Referring to fig. 1, the power service identification module 106 is configured to receive the target power service characteristic data from the power service data preprocessing module 104, and perform power service identification on the target power service characteristic data by using a pre-trained target power service classification model.
The pre-trained target power business classification model may be a classification model using a convolutional neural network (Convolutional Neural Network, CNN) algorithm, for example, a CNN model, or may be another model based on a model.
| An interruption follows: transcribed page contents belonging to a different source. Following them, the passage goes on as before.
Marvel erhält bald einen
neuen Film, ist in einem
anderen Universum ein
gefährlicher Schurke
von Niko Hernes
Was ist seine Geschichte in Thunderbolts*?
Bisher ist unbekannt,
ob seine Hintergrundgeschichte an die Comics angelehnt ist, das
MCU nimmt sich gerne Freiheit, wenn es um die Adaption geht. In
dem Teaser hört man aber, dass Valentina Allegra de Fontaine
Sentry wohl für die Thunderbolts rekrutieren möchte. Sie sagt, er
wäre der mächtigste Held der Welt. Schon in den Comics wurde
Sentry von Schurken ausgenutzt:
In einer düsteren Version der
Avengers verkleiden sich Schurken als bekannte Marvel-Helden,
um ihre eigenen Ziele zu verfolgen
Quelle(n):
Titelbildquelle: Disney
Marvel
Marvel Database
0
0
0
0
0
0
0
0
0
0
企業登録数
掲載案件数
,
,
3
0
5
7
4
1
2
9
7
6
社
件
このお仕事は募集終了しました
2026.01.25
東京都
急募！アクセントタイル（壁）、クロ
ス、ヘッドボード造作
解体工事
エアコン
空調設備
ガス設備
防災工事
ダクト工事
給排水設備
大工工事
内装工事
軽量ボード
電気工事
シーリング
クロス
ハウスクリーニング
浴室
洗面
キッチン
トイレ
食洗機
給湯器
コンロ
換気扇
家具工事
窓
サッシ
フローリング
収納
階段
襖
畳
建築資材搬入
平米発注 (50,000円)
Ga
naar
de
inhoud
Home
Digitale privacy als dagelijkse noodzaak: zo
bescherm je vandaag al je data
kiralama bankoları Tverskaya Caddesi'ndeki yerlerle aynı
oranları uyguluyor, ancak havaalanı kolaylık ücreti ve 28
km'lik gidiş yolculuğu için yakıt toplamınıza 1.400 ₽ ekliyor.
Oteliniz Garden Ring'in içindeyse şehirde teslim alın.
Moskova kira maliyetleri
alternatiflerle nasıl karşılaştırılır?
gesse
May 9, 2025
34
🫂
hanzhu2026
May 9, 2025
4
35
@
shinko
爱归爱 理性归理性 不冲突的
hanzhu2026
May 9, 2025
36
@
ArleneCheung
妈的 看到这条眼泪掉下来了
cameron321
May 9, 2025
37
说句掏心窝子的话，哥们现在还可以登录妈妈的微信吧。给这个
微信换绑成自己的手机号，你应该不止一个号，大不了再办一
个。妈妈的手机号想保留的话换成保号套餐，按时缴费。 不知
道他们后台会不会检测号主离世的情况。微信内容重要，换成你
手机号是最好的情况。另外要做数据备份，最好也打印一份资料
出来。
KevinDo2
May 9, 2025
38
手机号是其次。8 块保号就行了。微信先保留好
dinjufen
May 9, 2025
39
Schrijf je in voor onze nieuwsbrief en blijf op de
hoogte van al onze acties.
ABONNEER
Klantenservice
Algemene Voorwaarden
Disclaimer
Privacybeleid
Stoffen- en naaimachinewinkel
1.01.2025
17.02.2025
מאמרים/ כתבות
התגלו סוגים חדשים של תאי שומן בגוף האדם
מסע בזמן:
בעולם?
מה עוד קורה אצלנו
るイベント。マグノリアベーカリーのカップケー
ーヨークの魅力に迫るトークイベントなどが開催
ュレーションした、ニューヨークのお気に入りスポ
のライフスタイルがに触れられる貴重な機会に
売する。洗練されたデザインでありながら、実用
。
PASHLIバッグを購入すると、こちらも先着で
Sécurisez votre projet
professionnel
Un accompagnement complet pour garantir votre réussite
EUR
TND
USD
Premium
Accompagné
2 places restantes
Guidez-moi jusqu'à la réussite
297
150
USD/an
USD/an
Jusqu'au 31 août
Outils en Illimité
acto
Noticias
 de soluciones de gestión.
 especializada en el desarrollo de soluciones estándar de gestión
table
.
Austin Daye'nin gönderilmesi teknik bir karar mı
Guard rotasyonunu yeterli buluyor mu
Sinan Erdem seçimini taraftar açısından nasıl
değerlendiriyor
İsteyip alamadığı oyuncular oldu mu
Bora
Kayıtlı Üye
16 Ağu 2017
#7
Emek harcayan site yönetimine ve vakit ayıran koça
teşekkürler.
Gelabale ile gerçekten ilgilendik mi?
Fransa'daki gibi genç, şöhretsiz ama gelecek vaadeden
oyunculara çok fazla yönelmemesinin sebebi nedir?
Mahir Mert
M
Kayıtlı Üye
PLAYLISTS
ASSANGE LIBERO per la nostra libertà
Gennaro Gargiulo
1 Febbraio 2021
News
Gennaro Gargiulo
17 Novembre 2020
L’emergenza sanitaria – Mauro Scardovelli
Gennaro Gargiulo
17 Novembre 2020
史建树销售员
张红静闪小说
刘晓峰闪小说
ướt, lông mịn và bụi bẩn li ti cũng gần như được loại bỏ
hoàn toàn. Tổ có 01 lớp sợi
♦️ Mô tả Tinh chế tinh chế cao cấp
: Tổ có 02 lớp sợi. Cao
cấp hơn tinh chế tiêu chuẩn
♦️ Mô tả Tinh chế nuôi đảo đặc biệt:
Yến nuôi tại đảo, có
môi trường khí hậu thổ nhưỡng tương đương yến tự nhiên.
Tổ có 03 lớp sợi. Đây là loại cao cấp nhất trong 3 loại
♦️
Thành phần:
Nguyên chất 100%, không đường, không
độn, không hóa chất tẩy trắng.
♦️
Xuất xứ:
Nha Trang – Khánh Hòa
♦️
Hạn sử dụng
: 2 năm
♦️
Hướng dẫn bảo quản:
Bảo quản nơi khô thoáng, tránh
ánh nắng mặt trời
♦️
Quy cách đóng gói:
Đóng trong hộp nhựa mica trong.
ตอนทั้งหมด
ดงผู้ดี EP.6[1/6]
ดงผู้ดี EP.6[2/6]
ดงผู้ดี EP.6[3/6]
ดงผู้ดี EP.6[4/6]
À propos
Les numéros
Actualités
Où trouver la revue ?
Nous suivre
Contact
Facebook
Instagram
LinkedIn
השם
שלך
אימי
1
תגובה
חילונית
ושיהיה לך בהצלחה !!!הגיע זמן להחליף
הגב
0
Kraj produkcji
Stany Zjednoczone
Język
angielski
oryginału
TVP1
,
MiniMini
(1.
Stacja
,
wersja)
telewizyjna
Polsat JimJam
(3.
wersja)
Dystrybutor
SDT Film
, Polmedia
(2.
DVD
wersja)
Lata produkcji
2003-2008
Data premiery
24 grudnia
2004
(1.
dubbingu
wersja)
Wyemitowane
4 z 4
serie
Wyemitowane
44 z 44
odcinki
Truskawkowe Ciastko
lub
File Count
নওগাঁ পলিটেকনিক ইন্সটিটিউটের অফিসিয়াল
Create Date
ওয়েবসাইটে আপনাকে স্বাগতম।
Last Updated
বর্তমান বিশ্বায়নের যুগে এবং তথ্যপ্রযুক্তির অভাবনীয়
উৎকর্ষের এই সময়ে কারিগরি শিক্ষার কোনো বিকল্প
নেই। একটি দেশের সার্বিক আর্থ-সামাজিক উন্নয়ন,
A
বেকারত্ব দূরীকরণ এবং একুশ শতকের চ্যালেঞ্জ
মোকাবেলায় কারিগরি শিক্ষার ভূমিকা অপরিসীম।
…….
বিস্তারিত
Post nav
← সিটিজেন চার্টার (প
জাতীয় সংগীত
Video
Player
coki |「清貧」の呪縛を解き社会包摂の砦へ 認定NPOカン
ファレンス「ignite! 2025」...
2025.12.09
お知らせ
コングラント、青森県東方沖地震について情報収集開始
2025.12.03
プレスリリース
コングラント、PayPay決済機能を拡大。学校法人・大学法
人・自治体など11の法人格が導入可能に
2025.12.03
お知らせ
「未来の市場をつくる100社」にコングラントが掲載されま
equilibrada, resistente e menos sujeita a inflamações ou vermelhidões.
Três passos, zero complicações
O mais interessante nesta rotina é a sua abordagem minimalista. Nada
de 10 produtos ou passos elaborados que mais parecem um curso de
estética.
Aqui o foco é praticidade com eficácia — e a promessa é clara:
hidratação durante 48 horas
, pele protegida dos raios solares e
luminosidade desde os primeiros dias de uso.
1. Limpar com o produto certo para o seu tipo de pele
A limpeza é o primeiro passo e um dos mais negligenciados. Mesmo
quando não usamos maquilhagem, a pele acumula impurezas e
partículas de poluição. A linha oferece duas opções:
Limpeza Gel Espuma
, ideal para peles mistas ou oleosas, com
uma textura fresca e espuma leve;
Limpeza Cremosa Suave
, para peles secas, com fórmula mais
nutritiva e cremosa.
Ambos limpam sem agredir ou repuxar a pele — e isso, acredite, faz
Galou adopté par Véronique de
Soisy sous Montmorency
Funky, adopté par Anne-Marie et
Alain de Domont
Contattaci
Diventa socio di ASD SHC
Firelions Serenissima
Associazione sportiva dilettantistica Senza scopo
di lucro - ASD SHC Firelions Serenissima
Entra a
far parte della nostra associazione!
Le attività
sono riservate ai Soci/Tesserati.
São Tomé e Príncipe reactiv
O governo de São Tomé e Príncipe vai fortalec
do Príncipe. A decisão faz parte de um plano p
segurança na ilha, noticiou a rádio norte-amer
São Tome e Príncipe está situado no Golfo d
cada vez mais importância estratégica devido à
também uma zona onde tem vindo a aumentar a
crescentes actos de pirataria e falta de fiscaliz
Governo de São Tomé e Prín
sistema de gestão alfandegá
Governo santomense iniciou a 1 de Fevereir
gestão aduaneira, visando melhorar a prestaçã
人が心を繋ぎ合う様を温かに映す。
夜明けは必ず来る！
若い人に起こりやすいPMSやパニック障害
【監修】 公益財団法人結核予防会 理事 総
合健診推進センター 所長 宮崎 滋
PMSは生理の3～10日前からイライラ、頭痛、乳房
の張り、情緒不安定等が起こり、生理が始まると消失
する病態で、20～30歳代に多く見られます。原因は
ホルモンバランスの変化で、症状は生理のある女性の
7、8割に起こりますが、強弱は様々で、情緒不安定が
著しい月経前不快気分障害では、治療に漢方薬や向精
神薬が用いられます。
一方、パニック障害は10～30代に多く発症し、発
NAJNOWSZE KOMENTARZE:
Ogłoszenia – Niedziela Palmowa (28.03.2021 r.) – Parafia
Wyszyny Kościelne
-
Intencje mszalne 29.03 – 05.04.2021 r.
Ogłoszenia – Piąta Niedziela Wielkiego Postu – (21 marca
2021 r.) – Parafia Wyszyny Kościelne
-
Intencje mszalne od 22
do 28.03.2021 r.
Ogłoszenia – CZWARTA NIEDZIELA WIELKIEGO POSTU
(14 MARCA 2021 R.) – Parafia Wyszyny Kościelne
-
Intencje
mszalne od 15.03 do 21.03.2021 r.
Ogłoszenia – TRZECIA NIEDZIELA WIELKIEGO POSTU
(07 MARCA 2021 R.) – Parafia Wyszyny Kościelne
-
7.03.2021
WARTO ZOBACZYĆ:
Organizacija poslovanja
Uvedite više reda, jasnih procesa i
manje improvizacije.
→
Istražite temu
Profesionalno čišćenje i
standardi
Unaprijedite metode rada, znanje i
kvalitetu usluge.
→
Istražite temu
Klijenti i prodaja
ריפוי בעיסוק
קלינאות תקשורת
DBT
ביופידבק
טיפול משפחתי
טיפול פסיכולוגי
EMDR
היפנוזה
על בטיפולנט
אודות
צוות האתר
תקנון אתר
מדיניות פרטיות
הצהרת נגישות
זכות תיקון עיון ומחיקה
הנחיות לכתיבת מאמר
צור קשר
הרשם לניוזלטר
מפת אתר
After receiving the target power service feature data, the power service identification module 106 of the embodiment of the application inputs the target power service feature data into a pre-trained target power service classification model, and outputs a power service type corresponding to the target power service feature data.
The above power service identification system comprises an intelligent gateway 100, wherein a power service data acquisition module 102, a power service data preprocessing module 104 and a power service identification module 106 are disposed on the intelligent gateway, and the power service data acquisition module 102, the power service data preprocessing module 104 and the power service identification module 106 are sequentially connected. The power business data acquisition module 102 is used for acquiring power business flow data to be identified; the power business data preprocessing module 104 is configured to receive power business flow data from the power business data acquisition module 102, and preprocess the power business flow data to obtain target power business feature data; the power service identification module 106 is configured to receive the target power service feature data from the power service data preprocessing module 104, and perform power service identification on the target power service feature data by using a pre-trained target power service classification model. According to the embodiment of the application, through the power service identification system based on the intelligent gateway 100, the intelligent gateway 100 is utilized to accelerate the power service flow data acquisition and preprocessing, the intelligent gateway 100 can be internally provided with the intelligent network card, the power service data acquisition module 102 can complete the high-speed acquisition of mass power service flow by utilizing the high-performance network interface of the intelligent network card, and higher bandwidth, lower delay and larger throughput are provided; the power business data preprocessing module 104 can utilize the intelligent network card to preprocess the flow data, and offload the data processing task from the CPU to the intelligent network card, thereby reducing the queuing delay of the system I/O bus, improving the network performance and accelerating the power business recognition.
According to the embodiment of the application, the intelligent gateway 100 is introduced to accelerate the collection and preprocessing of the power service data, and the operation states of node resources and equipment of each layer in a power grid system are acquired by means of the identification and classification of the service flow, so that all the service flow in the network can be controlled and managed in a layering manner according to different service types, the resource scheduling and controlling capacity of the existing power data communication network is improved, the flexibility, the safety and the real-time performance of the power data communication network can be adapted to the change brought by the construction and development of the power grid, the power communication network resources are optimally distributed according to a given strategy, different service quality grades are provided for different types of application, and the refined management and the dynamic control of the service flow are realized, so that the network congestion is avoided or reduced, the operation stability of the power system under high communication load is improved, the smooth operation of the network is maintained, the multi-service high-efficiency bearing capacity of the network is comprehensively optimized and expanded, and the utilization rate of the network resources is furthest improved.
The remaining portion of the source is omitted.